■ **MATERIAL FOR THIS EXERCISE**:
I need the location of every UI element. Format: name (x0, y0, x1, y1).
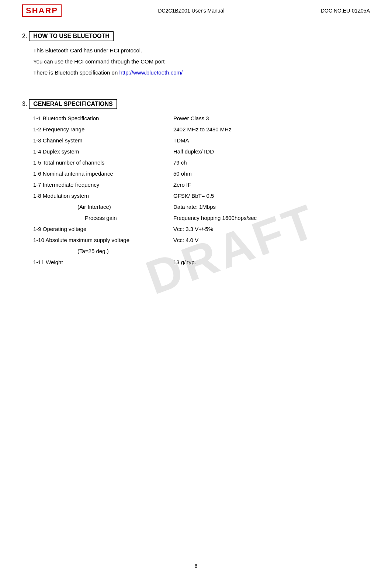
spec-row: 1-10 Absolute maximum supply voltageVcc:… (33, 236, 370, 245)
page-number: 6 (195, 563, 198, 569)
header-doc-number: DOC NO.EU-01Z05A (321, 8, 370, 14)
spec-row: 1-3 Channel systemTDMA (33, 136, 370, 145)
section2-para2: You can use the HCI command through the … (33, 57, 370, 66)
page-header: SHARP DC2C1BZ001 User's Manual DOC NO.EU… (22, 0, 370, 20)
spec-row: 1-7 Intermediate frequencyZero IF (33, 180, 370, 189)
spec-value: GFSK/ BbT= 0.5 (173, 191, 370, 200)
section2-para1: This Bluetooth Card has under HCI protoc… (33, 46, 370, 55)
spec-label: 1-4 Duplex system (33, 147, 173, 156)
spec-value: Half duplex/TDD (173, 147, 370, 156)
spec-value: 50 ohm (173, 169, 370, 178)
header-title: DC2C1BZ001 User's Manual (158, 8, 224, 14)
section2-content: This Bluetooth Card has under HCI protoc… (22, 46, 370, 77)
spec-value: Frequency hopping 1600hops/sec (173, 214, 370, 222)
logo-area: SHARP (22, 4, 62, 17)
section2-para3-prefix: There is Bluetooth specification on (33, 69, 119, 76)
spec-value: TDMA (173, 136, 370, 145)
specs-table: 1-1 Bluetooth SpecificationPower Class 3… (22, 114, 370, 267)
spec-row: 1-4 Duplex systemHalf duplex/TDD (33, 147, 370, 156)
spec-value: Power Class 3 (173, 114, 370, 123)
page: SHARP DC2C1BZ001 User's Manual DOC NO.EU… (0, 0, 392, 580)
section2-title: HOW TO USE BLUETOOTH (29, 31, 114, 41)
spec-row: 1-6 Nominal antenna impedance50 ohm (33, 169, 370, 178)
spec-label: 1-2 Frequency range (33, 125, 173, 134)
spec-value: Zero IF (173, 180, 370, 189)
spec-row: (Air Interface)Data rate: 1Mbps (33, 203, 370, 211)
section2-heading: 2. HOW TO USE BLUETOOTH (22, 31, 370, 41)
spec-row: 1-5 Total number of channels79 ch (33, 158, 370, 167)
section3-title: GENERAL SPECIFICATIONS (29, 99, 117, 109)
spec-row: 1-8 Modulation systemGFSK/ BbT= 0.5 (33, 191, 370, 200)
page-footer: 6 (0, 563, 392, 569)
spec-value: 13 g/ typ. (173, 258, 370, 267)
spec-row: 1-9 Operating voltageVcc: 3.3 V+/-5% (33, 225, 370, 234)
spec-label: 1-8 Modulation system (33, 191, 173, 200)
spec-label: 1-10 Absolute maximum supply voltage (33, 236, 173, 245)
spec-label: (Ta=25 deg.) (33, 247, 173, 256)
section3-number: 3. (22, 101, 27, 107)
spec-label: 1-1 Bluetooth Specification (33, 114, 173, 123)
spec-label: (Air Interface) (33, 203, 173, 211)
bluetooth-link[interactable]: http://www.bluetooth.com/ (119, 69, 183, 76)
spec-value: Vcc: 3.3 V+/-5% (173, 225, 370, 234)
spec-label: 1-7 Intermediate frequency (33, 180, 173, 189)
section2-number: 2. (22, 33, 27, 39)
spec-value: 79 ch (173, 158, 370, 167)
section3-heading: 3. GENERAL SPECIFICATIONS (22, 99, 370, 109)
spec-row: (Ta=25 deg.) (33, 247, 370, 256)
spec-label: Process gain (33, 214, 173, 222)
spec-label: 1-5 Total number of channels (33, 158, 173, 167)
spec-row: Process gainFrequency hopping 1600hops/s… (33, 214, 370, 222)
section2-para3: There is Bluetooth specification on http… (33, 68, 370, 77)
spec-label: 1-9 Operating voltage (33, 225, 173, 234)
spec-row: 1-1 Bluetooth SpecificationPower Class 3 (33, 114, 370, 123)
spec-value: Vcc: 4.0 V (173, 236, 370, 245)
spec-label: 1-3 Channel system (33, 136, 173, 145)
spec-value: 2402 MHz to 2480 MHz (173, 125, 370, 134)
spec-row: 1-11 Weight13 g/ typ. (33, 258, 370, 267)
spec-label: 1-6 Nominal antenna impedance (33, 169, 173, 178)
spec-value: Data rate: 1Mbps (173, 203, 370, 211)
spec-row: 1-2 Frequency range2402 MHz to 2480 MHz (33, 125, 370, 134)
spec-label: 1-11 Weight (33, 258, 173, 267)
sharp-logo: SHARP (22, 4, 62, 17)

■ **ABOUT THIS EXERCISE**: Search the records for the word "Interface" and return every line that holds it.

■ **OUTPUT OF THE TASK**:
spec-row: (Air Interface)Data rate: 1Mbps (33, 203, 370, 211)
spec-label: (Air Interface) (33, 203, 173, 211)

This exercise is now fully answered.